Inside Education Reporter

The two-day Free the Children Conference and civil society engagement whose aim is to design a roadmap to support the repatriation of children forcibly removed to Russia at the start of the Ukraine invasion in February 2022  – was held in South Africa recently.

Among the delegates was former Ukrainian President Viktor Yushchenko, 

Ukrainian Ambassador Extraordinary HE Ms Liubov Abravitova, Professor Cheryl            Hendricks – former Executive Head of the African Institute of South Africa in the Human Sciences Research Council, Professor William Gumede – Associate  Professor, School of Governance at Wits University and Executive Chairperson of Democracy Works Foundation. 

Moderator and In Transformation Initiative member Daniel Ngoepe pointed out that South Africa has a history of the struggle for human rights and has a lot in common with Ukraine and its fight for its existence and, more especially, the freedom of the more than 19,000 children abducted from Russian-controlled territories including Ukraine.

Ngoepe said there was no greater crime against humanity than the abduction of Ukrainian children and the children stolen from the Russian-controlled territories. 

He urged society not to just speak up but to act because children everywhere were becoming victims of crime. “Children in Nigeria, South Sudan and in many war-torn countries are subjected to violence and crime”.


“South Africa has a role to play in campaigns, engagements, and finding practical ways to solve the problem. South Africa can reclaim its credibility as the voice for those who are being oppressed, as we did with Palestine, and apply the same principle to the children of Ukraine.”


Ukrainian Ambassador HE Liubov Abravitova said the 10 years of Russian occupation of Ukraine and the two years of its invasion have unleashed untold horror and violence on the people of her country, with thousands losing their lives and thousands more losing their homes.


“The suffering of the children is difficult to pronounce.

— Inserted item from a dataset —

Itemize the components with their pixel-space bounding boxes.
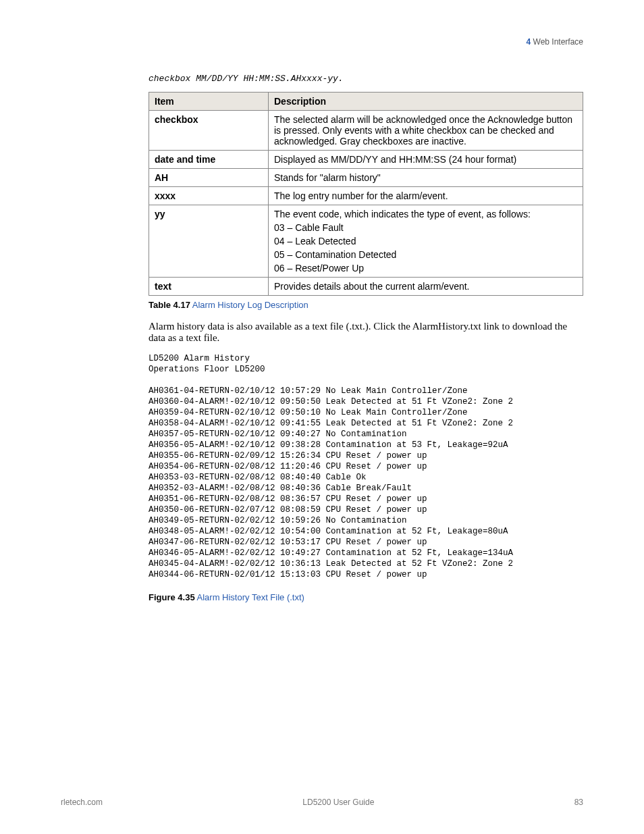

But more than 500 children have been killed and hundreds of thousands displaced and removed from their homes. The children are targeted and taken to Russia in what Moscow says are attempts at rehabilitation and ending gangsterism.


“This is nothing but an attempt at re-education and collective brainwashing of Ukrainian children. There are many similarities with South Africa during apartheid when children were targeted at a young age.


“Estimates are that during apartheid 8 000 children under the age of 18 were held in prisons with little protection. So our pain is understandable to South Africans.

“South Africa believes in the rights of children as enshrined in your wonderful Constitution. South Africa’s cooperation with Ukraine can help us get the children back.  Your President Cyril Ramaphosa’s initiative and his peace mission is an example of your support for our plight”.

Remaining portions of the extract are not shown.